# 100mm 2.8L vs 135mm 2.0L



## Haydn1971 (Dec 9, 2012)

I'd like to start doing macro photography, I'm not into faffing with flash, tripods and such, I like to handhold and shoot... I have a 135mm 2.0L and was pondering if I got a 100mm 2.8L macro, would I still use the 135mm ? It's currently one of the three lenses I use most. I'm aware of focal length change, but what about the look of the images ? The colour and soft focus areas, Is there a difference to the look when used as a normal telephoto at similar lengths to the 135mm ?


----------



## neuroanatomist (Dec 9, 2012)

I have both. The 135L is a better choice for portraits and for low light action, The former because of the thinner DoF and better bokeh, the latter because of the faster aperture and faster AF.


----------



## bobbysamat (Dec 10, 2012)

i have the 100mm2.8 macro and i would only use it for portraits if i didn't have another lens with me. the macro lens shows you such a narrow depth of field in your view finder that it makes it hard to focus handheld. at least for me. i've probably shot 2000-2500 frames with it. i'd say about 10 of those were handheld. that lens and a tripod make for some sharp pictures.


----------



## sagittariansrock (Dec 10, 2012)

bobbysamat said:


> i have the 100mm2.8 macro and i would only use it for portraits if i didn't have another lens with me. the macro lens shows you such a narrow depth of field in your view finder that it makes it hard to focus handheld. at least for me. i've probably shot 2000-2500 frames with it. i'd say about 10 of those were handheld. that lens and a tripod make for some sharp pictures.

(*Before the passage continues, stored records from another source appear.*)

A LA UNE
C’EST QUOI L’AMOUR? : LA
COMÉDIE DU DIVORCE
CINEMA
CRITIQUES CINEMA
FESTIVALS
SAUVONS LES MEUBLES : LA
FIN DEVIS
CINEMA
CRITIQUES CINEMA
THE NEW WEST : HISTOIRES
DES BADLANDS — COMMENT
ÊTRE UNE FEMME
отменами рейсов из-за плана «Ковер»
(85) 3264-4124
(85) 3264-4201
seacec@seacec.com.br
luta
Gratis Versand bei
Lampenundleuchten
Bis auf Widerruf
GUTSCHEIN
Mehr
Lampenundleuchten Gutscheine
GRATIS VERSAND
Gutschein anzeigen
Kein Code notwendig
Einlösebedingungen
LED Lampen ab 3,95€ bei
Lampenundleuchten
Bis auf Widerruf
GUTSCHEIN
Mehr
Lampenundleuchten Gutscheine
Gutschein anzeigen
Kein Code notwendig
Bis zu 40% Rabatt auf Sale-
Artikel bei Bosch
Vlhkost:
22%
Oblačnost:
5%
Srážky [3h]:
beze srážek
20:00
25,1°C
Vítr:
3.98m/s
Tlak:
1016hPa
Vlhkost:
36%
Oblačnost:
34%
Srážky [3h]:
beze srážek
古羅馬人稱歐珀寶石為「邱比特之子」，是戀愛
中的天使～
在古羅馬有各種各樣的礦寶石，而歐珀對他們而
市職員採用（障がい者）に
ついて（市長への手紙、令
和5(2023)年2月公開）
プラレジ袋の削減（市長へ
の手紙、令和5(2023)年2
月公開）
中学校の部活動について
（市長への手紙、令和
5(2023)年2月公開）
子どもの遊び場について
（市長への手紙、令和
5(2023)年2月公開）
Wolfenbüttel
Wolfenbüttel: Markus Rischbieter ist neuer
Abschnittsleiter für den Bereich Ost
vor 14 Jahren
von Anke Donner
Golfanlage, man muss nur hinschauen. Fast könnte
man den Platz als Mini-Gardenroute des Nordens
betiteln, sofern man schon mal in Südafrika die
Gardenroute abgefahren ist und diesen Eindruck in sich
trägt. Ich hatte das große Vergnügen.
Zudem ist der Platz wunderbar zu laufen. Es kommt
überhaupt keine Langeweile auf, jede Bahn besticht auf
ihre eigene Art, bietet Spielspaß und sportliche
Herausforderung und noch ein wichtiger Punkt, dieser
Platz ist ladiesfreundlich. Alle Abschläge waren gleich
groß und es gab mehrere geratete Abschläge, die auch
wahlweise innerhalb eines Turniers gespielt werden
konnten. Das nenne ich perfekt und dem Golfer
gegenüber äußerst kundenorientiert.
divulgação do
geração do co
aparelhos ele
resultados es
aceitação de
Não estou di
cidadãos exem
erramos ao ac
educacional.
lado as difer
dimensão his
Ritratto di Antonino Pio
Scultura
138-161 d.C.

Why would the macro have a shallower DoF? For equivalent FoV at the widest aperture the macro should have greater DoF than the 135. Or is there something different about macro lenses? Some clarification is appreciated.


----------



## Haydn1971 (Dec 10, 2012)

Thanks for the reply, some real world comments on macro would be good too....

Looks like I'm getting a lensbaby composer for Xmas from my wife, that opens some additional macro possibilities too ;-)


----------



## PackLight (Dec 10, 2012)

The 100mm f/2.8 L IS Macro is an excellent choice if you want to start doing macro. If you want to start doing macro and you only want to do it hand held it is the best choice IMO. I own it and use it for just that reason, it is great.

If you still owned the 135mm after you bought the 100mm you would probably use it for the benefits described by others.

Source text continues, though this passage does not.